Sunday, January 25, 2009

Nine Stories - J. D. Salinger
I first read this collection in my teens. Fifty years later it still seems freshly-minted. Salinger arrived on the scene as a unique talent. Inventive, funny, entertaining – and always aware that a story should have a higher purpose. My two favorites (this time around) are “The Laughing Man” and “Pretty Mouth and Green My Eyes.” The first shows Salinger’s skill at entering the mind of a boy; the higher purpose is the boy’s initiation into the dark and painful complexities of adult love. “Pretty Mouth and Green My Eyes” is a tale of adultery – its effect on the victim – presented in an indirect way (Salinger tended to approach things from a odd angle, which is part of the originality of his work). The story consists mainly of a telephone conversation (another Salinger strength was convincing, lively dialogue); the conversation ends, but the man calls back – and we’re given an emotional coup de grace. The two least successful pieces show Salinger’s weaknesses. Too often he tried to get cute, and when it doesn’t come off it falls embarrassingly flat. In “For Esme – with Love and Squalor” he gets cute with the too precious Esme and her brother (thrown in for comic relief, unsuccessfully). The worst story is “Teddy,” and it displays a tendency that would ruin Salinger’s writing. There’s being meaningful (a virtue) and there’s being  profound (a mistake).
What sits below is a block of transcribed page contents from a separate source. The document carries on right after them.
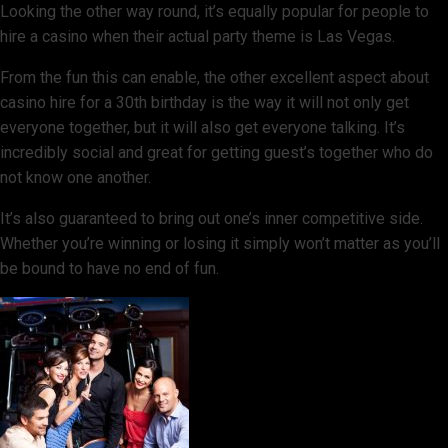
Looking the other way round, it’s equally popular for people to
hire a casino when their actual party theme is Las Vegas.
From the fun this can enable, the other excellent aspect about
casino hire for a 30th birthday is the way it will not only get
everyone together, but it will also get everyone talking. It’s
incredibly social and great for getting guest’s together who do
not know one another.
It’s also guaranteed to bring out one’s inner competitive side.
Whether you’re winning or losing it simply won’t matter as you’ll
be bound to have no end of fun.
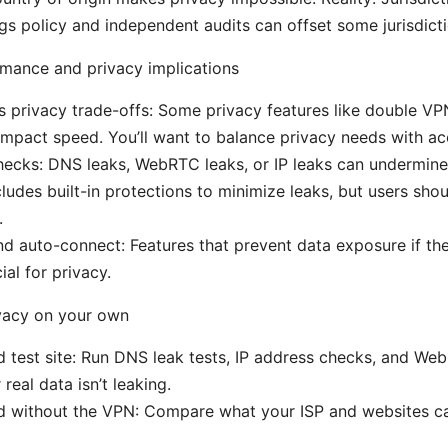
gs policy and independent audits can offset some jurisdict
mance and privacy implications
 privacy trade-offs: Some privacy features like double VP
impact speed. You’ll want to balance privacy needs with a
ecks: DNS leaks, WebRTC leaks, or IP leaks can undermine
udes built-in protections to minimize leaks, but users shoul
.
and auto-connect: Features that prevent data exposure if t
ial for privacy.
ivacy on your own
d test site: Run DNS leak tests, IP address checks, and Web
real data isn’t leaking.
d without the VPN: Compare what your ISP and websites ca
The precociously intelligent, spiritually advanced, prophetic little Teddy isn’t real or likable (in fact, he comes across as a windbag). Still – there’s much more of the good Salinger than the bad, which makes this a remarkable debut collection. *

Palace Walk - Naguib Mahfouz (Arabic)
This is the first of a trilogy, but I won’t be reading the others. Not that this book doesn’t have virtues. It’s substantial and truthful, the prose flows nicely. It presents the thinking of people who are foreign to me, living in a culture full of contradictions – or, to put it more bluntly, hypocrisy. At the forefront is the father, who professes an extreme religiosity while casually breaking religious rules with his womanizing and drinking. He exerts an imperious (even brutal) control of his household, where he’s feared by wife and children. Subservience rules lives, especially those of women. A large portion of the book concerns the ban on a man and woman even seeing each other before marriage, much less getting to know one another. About two-thirds of the way through I found that there wasn’t one character I liked (was this intentional on Mahfouz’s part?). When the revolt against British occupation became a big factor, I lost more interest. Maybe Mahfouz’s accomplishment was to offer a critique of the culture he lived in; if so, he succeeded.

3 comments:

j. m. said...

Nine Stories - J. D. Salinger...
Finally something I've actually read. Your tastes are leaps & bounds over mine. I might need to go back & read this. I read it in my mid to late 20s - over 20 years ago. All i recall is that i liked it...

Phillip Routh said...

Did you know that J.D. turned 90 on January 1? He's maintained his indomitable silence, published nothing in many decades. The royalty checks keep coming in for Catcher.
Supposedly he writes every day. Does he intend to have his work published after his death?
Don't know what to make of the man. Did he withdraw because he was hurt by criticism? He's an enigma.

kmoomo said...

Have just finished reading Nine Stories for the third time, at least. Strangely upon this re-reading, I realized I did not remember most of them, only A Perfect Day for Bananafish and For Esme'- with Love and Squalor. I agree with almost all that you say, especially regarding Teddy. I do, however, like For Esme' very much. I find it realistic given the characters. I also agree that he is an enigma, even after reading books by his girlfriend (35 years his junior) and his daughter, both of which do not paint him in the best light. And even though I think he would absolutely hate the fact that there is a movie about him that has just been completed, I do plan on seeing it. Maybe some more light will be shed.